Hey, does anyone know where I could get a nice crêpe maker? I'm looking for one that is NOT teflon (or similar product) coated. An "uncoated-metal" crêpe maker.


----------



## chrislehrer (Oct 9, 2008)

What are you looking for? Crepes are usually made in a smallish skillet. If you're not making them that way, then there are various types of crepe makers. What did you have in mind?


----------



## haans (May 11, 2009)

I was looking for something like this:

http://static.howstuffworks.com/gif/...225-large.jpeg

Perhaps I should just learn to make them in a skillet though? How hard is it to make then really thin?


----------



## chrislehrer (Oct 9, 2008)

How often are you planning to make them? Crepes in a skillet are pretty easy. If you're making 20 a day or something, you might want something else, but I tend to think Alton Brown gets one thing dead right: don't buy single-purpose equipment. I also add a caveat: _unless_ you do that single thing a whole heck of a lot. I wouldn't buy a yogurt maker ever, but I know someone who makes yogurt batches every three days without fail, no matter what, and for her, it was a godsend. So if you're going to make really huge quantities of crepes often, go right ahead. Otherwise, try a skillet. Try Julia Child's recipe and explanation, too -- as always with her, it works like a charm.

HINT: Dig out every ladle you've got. Fill each and dump into a measuring cup. One of them is just the right size, I assure you, to get the right amount of crepe batter. Knowing which will save you a great deal of utterly unnecessary trouble.


----------



## phaedrus (Dec 23, 2004)

Pretty easy to do once you get the batter right. Crepe making is 25% technique and 75% batter (IMOHO).


----------



## boar_d_laze (Feb 13, 2008)

16.6% technique, 41.7% batter, 41.7% asbestos fingers.

BDL


----------



## phaedrus (Dec 23, 2004)

Haha! Well said! Your fingers are the right tool for the job.


----------



## haans (May 11, 2009)

>< sounds hard! i'll give it a try int he next couple days though. 

thanks guys!


----------



## chrislehrer (Oct 9, 2008)

It's not hard. As someone said, the batter takes some practice, but Julia Child's batter works beautifully in my experience.

To get them thin, the trick is to pour in the right amount -- thus the ladle is key -- and immediately swirl it around the pan by tipping your hand gently. 

As a rule, the first one or two may stick a bit while you get the heat just right and get the pan seasoned to perfection, but after that it's easy. So if you want to make 12 crepes, let's say, just make enough batter for 15 and you'll be fine. I think Child also says you can freeze them or something, and tells you how, though I've never done it -- that's nice because then you can get rolling and knock out a big pile for future use. If you're fairly well-coordinated, you can pretty easily get two pans going and make enough for a small army.
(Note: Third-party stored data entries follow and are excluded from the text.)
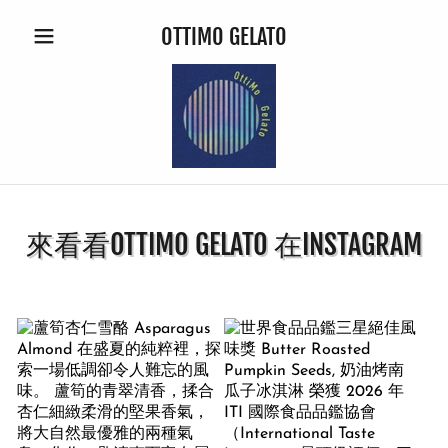
OTTIMO GELATO
來看看OTTIMO GELATO 在INSTAGRAM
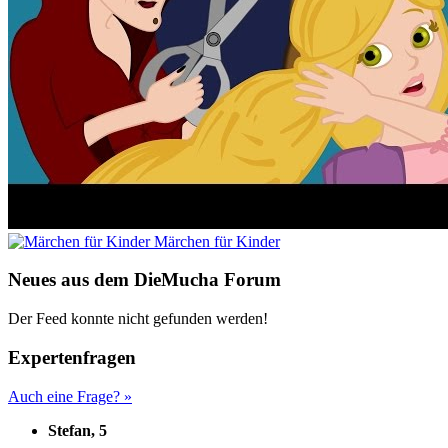
Märchen für Kinder
Neues aus dem DieMucha Forum
Der Feed konnte nicht gefunden werden!
Expertenfragen
Auch eine Frage? »
Stefan, 5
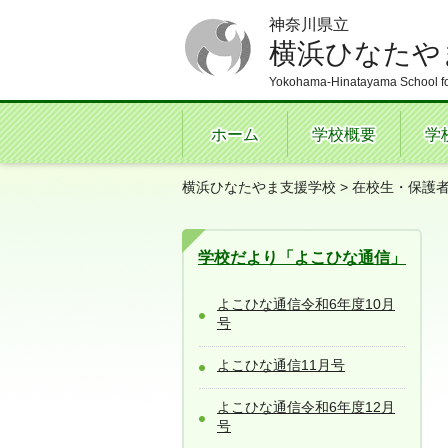
神奈川県立
横浜ひなたや
Yokohama-Hinatayama School fo
ホーム
学校概要
学
横浜ひなたやま支援学校
>
在校生・保護
学校だより「よこひな通信」
よこひな通信令和6年度10月
号
よこひな通信11月号
よこひな通信令和6年度12月
号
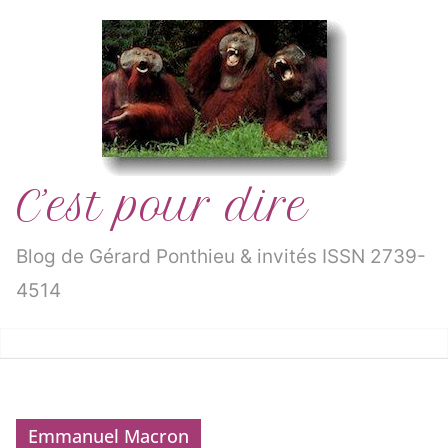
Passer
au
contenu
C’est pour dire
Blog de Gérard Ponthieu & invités ISSN 2739-
4514
Emmanuel Macron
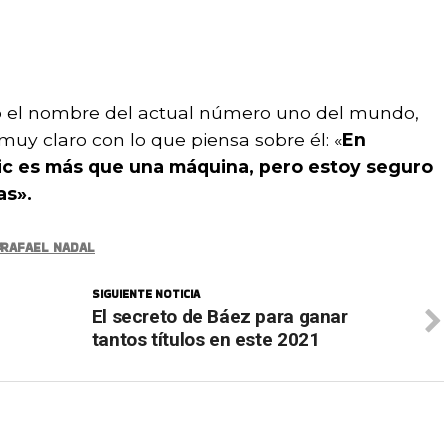
ió el nombre del actual número uno del mundo,
muy claro con lo que piensa sobre él: «
En
ic es más que una máquina, pero estoy seguro
as».
RAFAEL NADAL
SIGUIENTE NOTICIA
El secreto de Báez para ganar
tantos títulos en este 2021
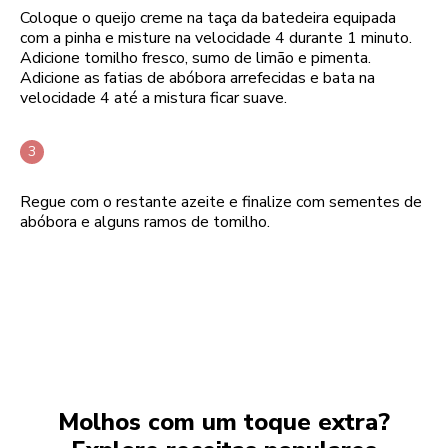
Coloque o queijo creme na taça da batedeira equipada
com a pinha e misture na velocidade 4 durante 1 minuto.
Adicione tomilho fresco, sumo de limão e pimenta.
Adicione as fatias de abóbora arrefecidas e bata na
velocidade 4 até a mistura ficar suave.
Regue com o restante azeite e finalize com sementes de
abóbora e alguns ramos de tomilho.
Molhos com um toque extra?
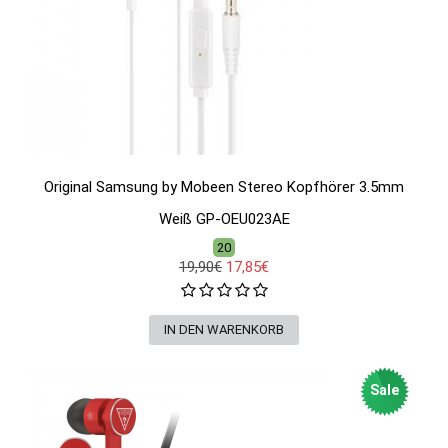
Original Samsung by Mobeen Stereo Kopfhörer 3.5mm
Weiß GP-OEU023AE
20
19,90€
17,85€
Sale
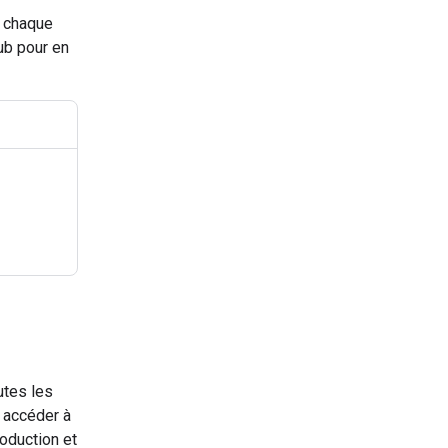
e chaque
ub pour en
utes les
 accéder à
roduction et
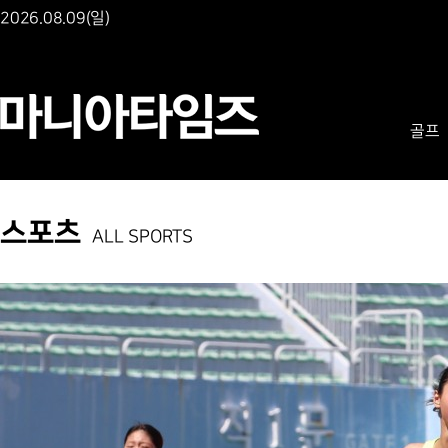
2026.08.09(일)
골프
스포츠
ALL SPORTS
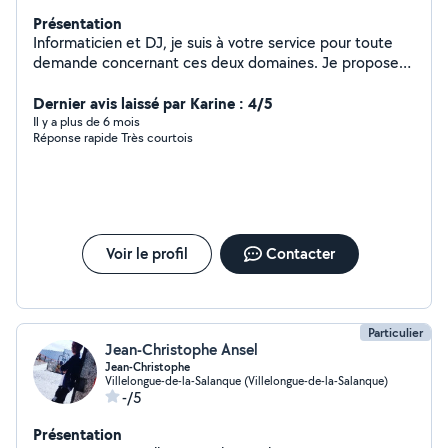
Présentation
Informaticien et DJ, je suis à votre service pour toute
demande concernant ces deux domaines. Je propose
également du matériel son et lumière à la location.
Dernier avis laissé par Karine : 4/5
Il y a plus de 6 mois
Réponse rapide Très courtois
Voir le profil
Contacter
Particulier
Jean-Christophe Ansel
Jean-Christophe
Villelongue-de-la-Salanque (Villelongue-de-la-Salanque)
-/5
Présentation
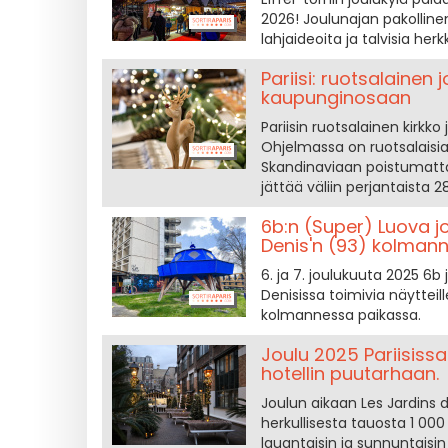
2026! Joulunajan pakollin
lahjaideoita ja talvisia herk
Pariisi: ruotsalainen
kaupunginosaan
Pariisin ruotsalainen kirkk
Ohjelmassa on ruotsalaisia 
Skandinaviaan poistumatt
jättää väliin perjantaista
6b:n (Super) Luova j
Denis'n (93) kolman
6. ja 7. joulukuuta 2025 6
Denisissa toimivia näytteill
kolmannessa paikassa.
Joulu 2025 Pariisiss
hotellin puutarhaan.
Joulun aikaan Les Jardins 
herkullisesta tauosta 1 00
lauantaisin ja sunnuntaisin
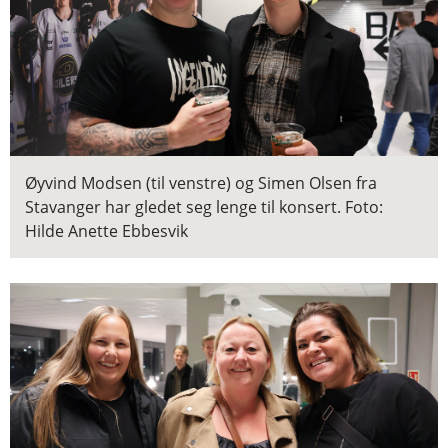
Øyvind Modsen (til venstre) og Simen Olsen fra
Stavanger har gledet seg lenge til konsert.
Foto:
Hilde Anette Ebbesvik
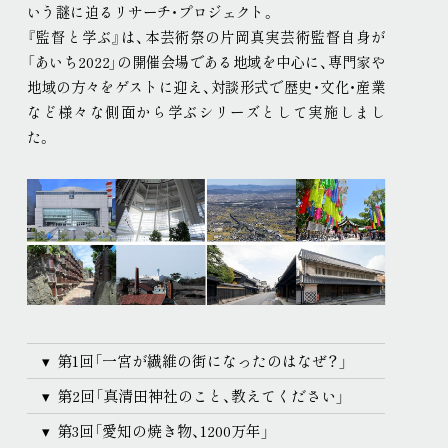
いう謎に迫るリサーチ・プロジェクト
。
現代美術展
パフォーミングアーツ
『監督と学ぶ』は、本芸術祭の片岡真実芸術監督自身が
ご寄付
「あいち2022」の開催会場である地域を中心に、専門家や
プレス
地域の方々をゲストに迎え、対談形式で歴史・文化・産業
取材申込み
画像貸し出し
プレスリリース
など様々な側面から学ぶシリーズとして実施しまし
た
。
第1回「一宮が繊維の街になったのはなぜ？」
第2回「真清田神社のこと、教えてください」
第3回「愛知の焼き物、1200万年」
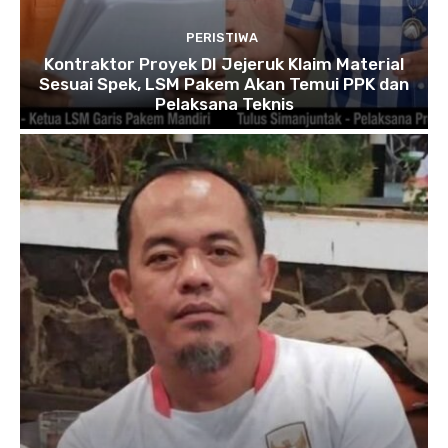
PERISTIWA
Kontraktor Proyek DI Jejeruk Klaim Material
Sesuai Spek, LSM Pakem Akan Temui PPK dan
Pelaksana Teknis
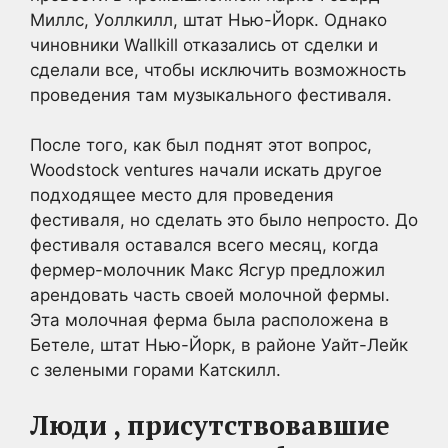
Миллс, Уоллкилл, штат Нью-Йорк. Однако
чиновники Wallkill отказались от сделки и
сделали все, чтобы исключить возможность
проведения там музыкального фестиваля.
После того, как был поднят этот вопрос,
Woodstock ventures начали искать другое
подходящее место для проведения
фестиваля, но сделать это было непросто. До
фестиваля оставался всего месяц, когда
фермер-молочник Макс Ясгур предложил
арендовать часть своей молочной фермы.
Эта молочная ферма была расположена в
Бетеле, штат Нью-Йорк, в районе Уайт-Лейк
с зелеными горами Катскилл.
Люди , присутствовавшие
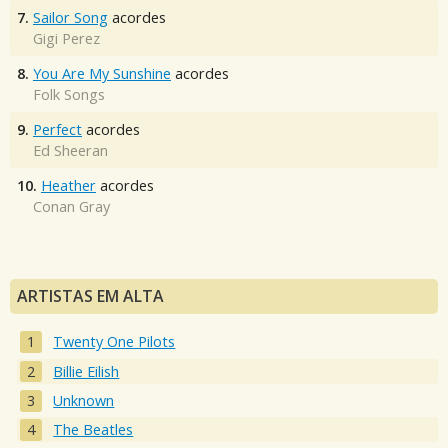
7.
Sailor Song
acordes
Gigi Perez
8.
You Are My Sunshine
acordes
Folk Songs
9.
Perfect
acordes
Ed Sheeran
10.
Heather
acordes
Conan Gray
ARTISTAS EM ALTA
Twenty One Pilots
Billie Eilish
Unknown
The Beatles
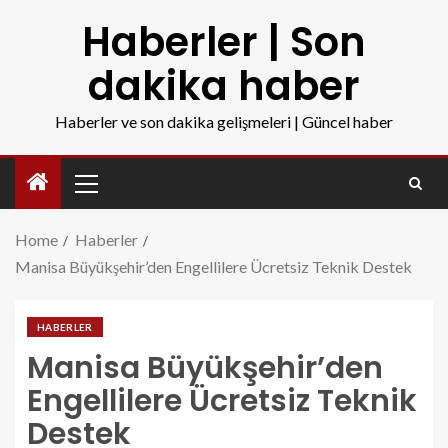
Haberler | Son
dakika haber
Haberler ve son dakika gelişmeleri | Güncel haber
Home
Haberler
Manisa Büyükşehir’den Engellilere Ücretsiz Teknik Destek
HABERLER
Manisa Büyükşehir’den
Engellilere Ücretsiz Teknik
Destek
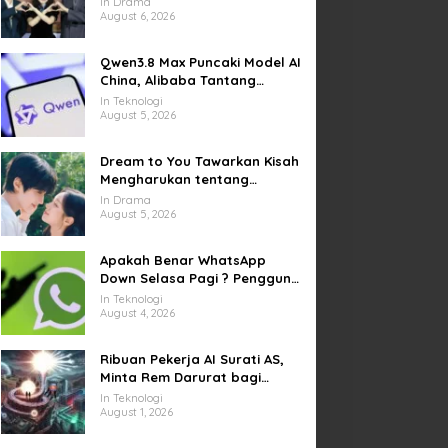
In Drama
Kesempatan Memulai Kembali
August 6, 2026
Qwen3.8 Max Puncaki Model AI
China, Alibaba Tantang
Pemain Global
In Teknologi
August 5, 2026
Dream to You Tawarkan Kisah
Mengharukan tentang
Perjuangan Meraih Mimpi
In Drama
yang Sempat Tertunda
August 5, 2026
Apakah Benar WhatsApp
Down Selasa Pagi ? Pengguna
Kesulitan Kirim Gambar dan
In Teknologi
Video di Sejumlah Wilayah
August 4, 2026
Ribuan Pekerja AI Surati AS,
Minta Rem Darurat bagi
Teknologi Canggih
In Teknologi
August 1, 2026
As to asbestos fingers, I find that this is much more true with sweet crepes -- something about the sugar, I think. If you're wimpy about fingertips (as I generally am), allow two or three more failures. Flip the first two (getting the pan seasoned) by releasing the edges with a fork and then tossing them. After that, just toss them. You'd be surprised: once you get the hang of it, you'll get 9 out of 10 perfectly, and that's both immensely satisfying and really rather cool. If you're going to toss them, though, you need a pan with relatively low and/or wide sides, and it'd help if it didn't weigh a ton.


----------